What you need to do: Output all entries verbatim, dropping pictures.

Data extract:
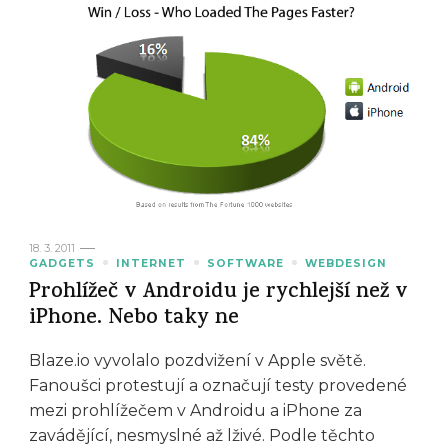
18. 3. 2011
GADGETS
INTERNET
SOFTWARE
WEBDESIGN
Prohlížeč v Androidu je rychlejší než v
iPhone. Nebo taky ne
Blaze.io vyvolalo pozdvižení v Apple světě.
Fanoušci protestují a označují testy provedené
mezi prohlížečem v Androidu a iPhone za
zavádějící, nesmyslné až lživé. Podle těchto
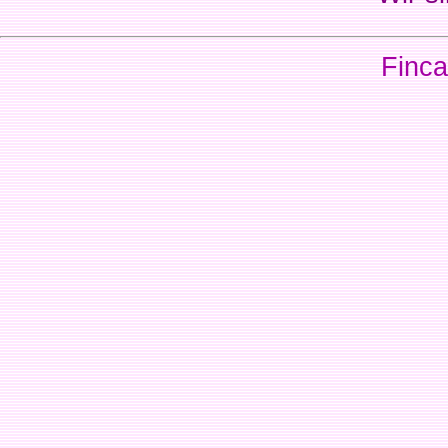
Finca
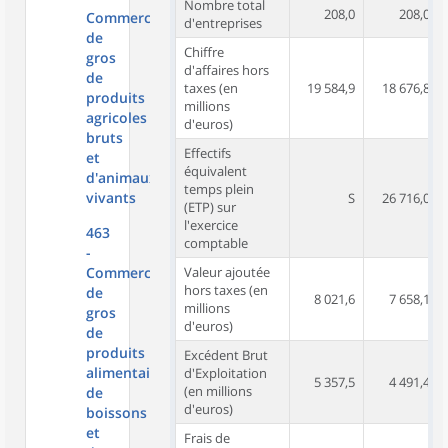
Nombre total
208,0
208,0
Commerce
d'entreprises
de
Chiffre
gros
d'affaires hors
de
taxes (en
19 584,9
18 676,8
produits
millions
agricoles
d'euros)
bruts
Effectifs
et
équivalent
d'animaux
temps plein
vivants
S
26 716,0
(ETP) sur
l'exercice
463
comptable
-
Commerce
Valeur ajoutée
hors taxes (en
de
8 021,6
7 658,1
millions
gros
d'euros)
de
produits
Excédent Brut
alimentaires,
d'Exploitation
5 357,5
4 491,4
(en millions
de
d'euros)
boissons
et
Frais de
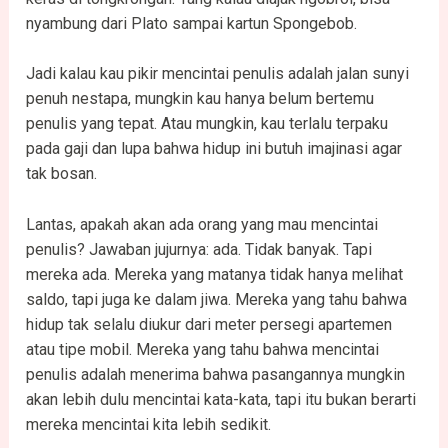
nyambung dari Plato sampai kartun Spongebob.
Jadi kalau kau pikir mencintai penulis adalah jalan sunyi
penuh nestapa, mungkin kau hanya belum bertemu
penulis yang tepat. Atau mungkin, kau terlalu terpaku
pada gaji dan lupa bahwa hidup ini butuh imajinasi agar
tak bosan.
Lantas, apakah akan ada orang yang mau mencintai
penulis? Jawaban jujurnya: ada. Tidak banyak. Tapi
mereka ada. Mereka yang matanya tidak hanya melihat
saldo, tapi juga ke dalam jiwa. Mereka yang tahu bahwa
hidup tak selalu diukur dari meter persegi apartemen
atau tipe mobil. Mereka yang tahu bahwa mencintai
penulis adalah menerima bahwa pasangannya mungkin
akan lebih dulu mencintai kata-kata, tapi itu bukan berarti
mereka mencintai kita lebih sedikit.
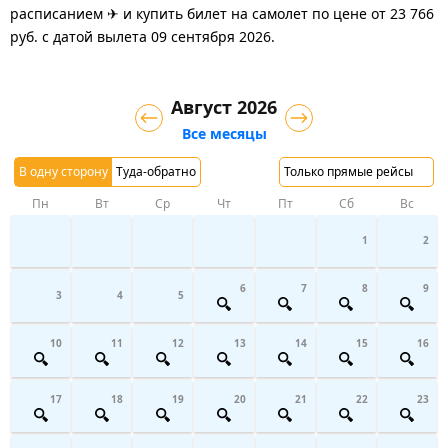
расписанием ✈ и купить билет на самолет
по цене
от
23 766
руб.
с датой вылета 09 сентября 2026.
Август 2026
Все месяцы
В одну сторону
Туда-обратно
Только прямые рейсы
Пн
Вт
Ср
Чт
Пт
Сб
Вс
1
2
6
7
8
9
3
4
5
10
11
12
13
14
15
16
17
18
19
20
21
22
23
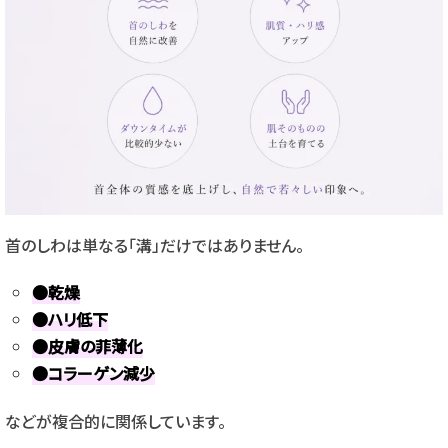
首のしわは単なる「溝」だけではありません。
●乾燥
●ハリ低下
●皮膚の菲薄化
●コラーゲン減少
などが複合的に関係しています。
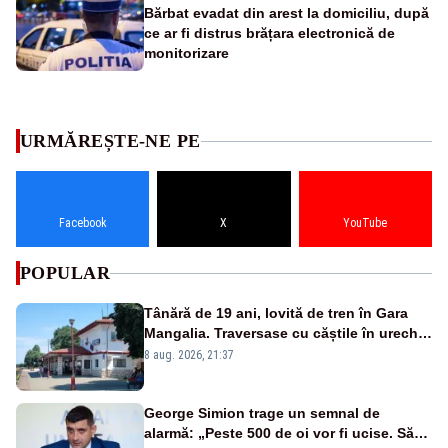
Bărbat evadat din arest la domiciliu, după
ce ar fi distrus brățara electronică de
monitorizare
URMĂREȘTE-NE PE
Facebook
X
YouTube
POPULAR
Tânără de 19 ani, lovită de tren în Gara
Mangalia. Traversase cu căștile în urechi
liniile printr-un loc nepermis
8 aug. 2026, 21:37
George Simion trage un semnal de
alarmă: „Peste 500 de oi vor fi ucise. Să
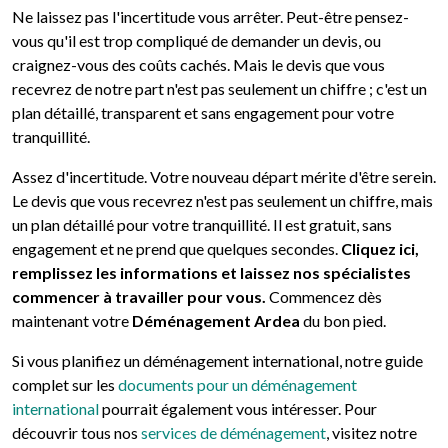
Ne laissez pas l'incertitude vous arrêter. Peut-être pensez-
vous qu'il est trop compliqué de demander un devis, ou
craignez-vous des coûts cachés. Mais le devis que vous
recevrez de notre part n'est pas seulement un chiffre ; c'est un
plan détaillé, transparent et sans engagement pour votre
tranquillité.
Assez d'incertitude. Votre nouveau départ mérite d'être serein.
Le devis que vous recevrez n'est pas seulement un chiffre, mais
un plan détaillé pour votre tranquillité. Il est gratuit, sans
engagement et ne prend que quelques secondes.
Cliquez ici,
remplissez les informations et laissez nos spécialistes
commencer à travailler pour vous.
Commencez dès
maintenant votre
Déménagement Ardea
du bon pied.
Si vous planifiez un déménagement international, notre guide
complet sur les
documents pour un déménagement
international
pourrait également vous intéresser. Pour
découvrir tous nos
services de déménagement
, visitez notre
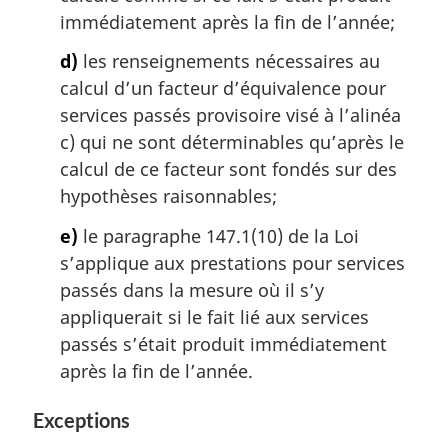
immédiatement après la fin de l’année;
d)
les renseignements nécessaires au
calcul d’un facteur d’équivalence pour
services passés provisoire visé à l’alinéa
c) qui ne sont déterminables qu’après le
calcul de ce facteur sont fondés sur des
hypothèses raisonnables;
e)
le paragraphe 147.1(10) de la Loi
s’applique aux prestations pour services
passés dans la mesure où il s’y
appliquerait si le fait lié aux services
passés s’était produit immédiatement
après la fin de l’année.
Exceptions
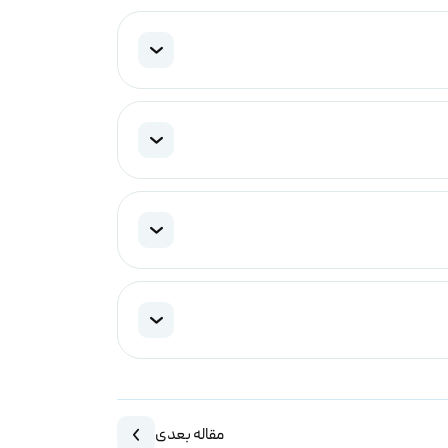
مقاله بعدی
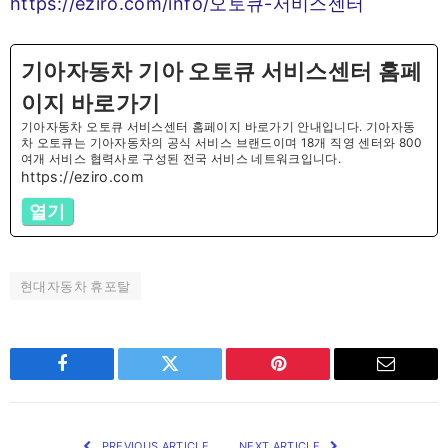
https://eziro.com/info/오토큐-서비스센터
기아자동차 기아 오토큐 서비스센터 홈페
이지 바로가기
기아자동차 오토큐 서비스센터 홈페이지 바로가기 안내입니다. 기아자동
차 오토큐는 기아자동차의 공식 서비스 브랜드이며 18개 직영 센터와 800
여개 서비스 협력사로 구성된 전국 서비스 네트워크입니다.
https://eziro.com
열기
현대자동차 휴포탈
Facebook
Twitter
Pinterest
Email
PREVIOUS ARTICLE
NEXT ARTICLE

Written answer:
18. 3. 2011
GADGETS
INTERNET
SOFTWARE
WEBDESIGN
Prohlížeč v Androidu je rychlejší než v
iPhone. Nebo taky ne
Blaze.io vyvolalo pozdvižení v Apple světě.
Fanoušci protestují a označují testy provedené
mezi prohlížečem v Androidu a iPhone za
zavádějící, nesmyslné až lživé. Podle těchto
Finca
Nombre total
208,0
208,0
Commerce
d'entreprises
de
Chiffre
gros
d'affaires hors
de
taxes (en
19 584,9
18 676,8
produits
millions
agricoles
d'euros)
bruts
Effectifs
et
équivalent
d'animaux
temps plein
vivants
S
26 716,0
(ETP) sur
l'exercice
463
comptable
-
Commerce
Valeur ajoutée
hors taxes (en
de
8 021,6
7 658,1
millions
gros
d'euros)
de
produits
Excédent Brut
alimentaires,
d'Exploitation
5 357,5
4 491,4
(en millions
de
d'euros)
boissons
et
Frais de
nyambung dari Plato sampai kartun Spongebob.
Jadi kalau kau pikir mencintai penulis adalah jalan sunyi
penuh nestapa, mungkin kau hanya belum bertemu
penulis yang tepat. Atau mungkin, kau terlalu terpaku
pada gaji dan lupa bahwa hidup ini butuh imajinasi agar
tak bosan.
Lantas, apakah akan ada orang yang mau mencintai
penulis? Jawaban jujurnya: ada. Tidak banyak. Tapi
mereka ada. Mereka yang matanya tidak hanya melihat
saldo, tapi juga ke dalam jiwa. Mereka yang tahu bahwa
hidup tak selalu diukur dari meter persegi apartemen
atau tipe mobil. Mereka yang tahu bahwa mencintai
penulis adalah menerima bahwa pasangannya mungkin
akan lebih dulu mencintai kata-kata, tapi itu bukan berarti
mereka mencintai kita lebih sedikit.
расписанием ✈ и купить билет на самолет
по цене
от
23 766
руб.
с датой вылета 09 сентября 2026.
Август 2026
Все месяцы
В одну сторону
Туда-обратно
Только прямые рейсы
Пн
Вт
Ср
Чт
Пт
Сб
Вс
1
2
6
7
8
9
3
4
5
10
11
12
13
14
15
16
17
18
19
20
21
22
23
首のしわは単なる「溝」だけではありません。
●乾燥
●ハリ低下
●皮膚の菲薄化
●コラーゲン減少
などが複合的に関係しています。
Bărbat evadat din arest la domiciliu, după
ce ar fi distrus brățara electronică de
monitorizare
URMĂREȘTE-NE PE
Facebook
X
YouTube
POPULAR
Tânără de 19 ani, lovită de tren în Gara
Mangalia. Traversase cu căștile în urechi
liniile printr-un loc nepermis
8 aug. 2026, 21:37
George Simion trage un semnal de
alarmă: „Peste 500 de oi vor fi ucise. Să
Ne laissez pas l'incertitude vous arrêter. Peut-être pensez-
vous qu'il est trop compliqué de demander un devis, ou
craignez-vous des coûts cachés. Mais le devis que vous
recevrez de notre part n'est pas seulement un chiffre ; c'est un
plan détaillé, transparent et sans engagement pour votre
tranquillité.
Assez d'incertitude. Votre nouveau départ mérite d'être serein.
Le devis que vous recevrez n'est pas seulement un chiffre, mais
un plan détaillé pour votre tranquillité. Il est gratuit, sans
engagement et ne prend que quelques secondes.
Cliquez ici,
remplissez les informations et laissez nos spécialistes
commencer à travailler pour vous.
Commencez dès
maintenant votre
Déménagement Ardea
du bon pied.
Si vous planifiez un déménagement international, notre guide
complet sur les
documents pour un déménagement
international
pourrait également vous intéresser. Pour
découvrir tous nos
services de déménagement
, visitez notre
immédiatement après la fin de l’année;
d)
les renseignements nécessaires au
calcul d’un facteur d’équivalence pour
services passés provisoire visé à l’alinéa
c) qui ne sont déterminables qu’après le
calcul de ce facteur sont fondés sur des
hypothèses raisonnables;
e)
le paragraphe 147.1(10) de la Loi
s’applique aux prestations pour services
passés dans la mesure où il s’y
appliquerait si le fait lié aux services
passés s’était produit immédiatement
après la fin de l’année.
Exceptions
مقاله بعدی
https://eziro.com/info/오토큐-서비스센터
기아자동차 기아 오토큐 서비스센터 홈페
이지 바로가기
기아자동차 오토큐 서비스센터 홈페이지 바로가기 안내입니다. 기아자동
차 오토큐는 기아자동차의 공식 서비스 브랜드이며 18개 직영 센터와 800
여개 서비스 협력사로 구성된 전국 서비스 네트워크입니다.
https://eziro.com
열기
현대자동차 휴포탈
Facebook
Twitter
Pinterest
Email
PREVIOUS ARTICLE
NEXT ARTICLE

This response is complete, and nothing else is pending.